Inka Parei’s debut novel took 12 years to be translated. First published in German in 1999, the novel in English was published in 2011 by Seagull Books. As an object it is beautiful. A strong sturdy hardback with an evocative black and white cover adapted from photographs by Naveen Kishore.
I’m assuming that the cover shows the view from one East German appartment block onto another. The view perhaps from the flat inhabited by the female protagonist Hell (German = bright), a martial arts enthusiast. Sharing her squat, albeit in a separate appartment, is another female, Dunkel (German = dark). The two women never have anything to do with each other, but when Dunkel goes missing and leaves, Hell alone, in the now abandoned soon-to-be-demolished building, the later becomes obsessed with finding her former neighbour. Into the mystery walks März, a bank robber, the last person to have seen Dunkel, and someone with whom Hell immediately falls in love.
Such a promising setup. Shame then that the book diverted from that path. As Hell is martial-arting her way through various half-adventures, and fighting unknown shadows from her past, I began my own fight with the wispy characterisation and unexplained motivations. Ultimately I became disinterested. Though maybe that is the point? The reader alienated from the characters as they are from their own world?
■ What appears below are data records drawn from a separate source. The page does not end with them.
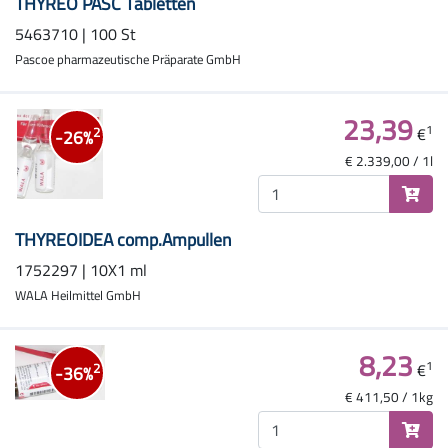
THYREO PASC Tabletten
5463710 | 100 St
Pascoe pharmazeutische Präparate GmbH
23,39
1
€
2
-26%
€ 2.339,00 / 1l
THYREOIDEA comp.Ampullen
1752297 | 10X1 ml
WALA Heilmittel GmbH
8,23
1
€
2
-36%
€ 411,50 / 1kg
Even so, such minimalist – perhaps even postmodern – writing isn’t to my taste at all.
Yet there’s nothing minimalist or spare about the portrait of the city. It’s a very concrete presence. As Hell and Marz wander through the city, the fabric of Berlin is built one brick, one building, one road at a time constructing a snapshot of Berlin as it stood at that seminal point in history.
I simply couldn’t reconcile the discrepancy between the precise portrait of the city and the light brushstrokes used on the characters.
Then there’s the matter of the characters’ names. No problem with Dunkel. Many with Hell, not least the negative connotations of the English word and the contradictions that creates superimposed on the German meaning. I thought I’d ask the translator about her thoughts on this.
I did think about translating the names, but not for long. There were a number of reasons not to do it: Firstly because it’s very firmly set in Berlin, and it simply wouldn’t have made sense to me for the characters to have such plainly English names. I also didn’t want to make things too easy for readers – although I did add a tiny explanation of the meanings at one point, when the postman muddles the two names. But as a reader, I love solving little puzzles like that, and I thought others might too. Obviously I was aware of the issues around “Hell” in English. But I liked the fact that the meaning shifted slightly – I find those strange twists in the course of translation quite fascinating. Not to forget that German readers, being au fait with English, probably hear those connotations in the background too.
Her answer confirmed my suspicions – that this book and I are incompatible and that while Katy and I both love German books, we love different German books. Puzzles like this, spare minimalist characterisation or even urban edge don’t do it for me. I do, though, like Katy Derbyshire’s supplementary blog, www.shadowboxingberlin.wordpress.com, a photo portrait of some of the book’s settings. No wispiness about that at all.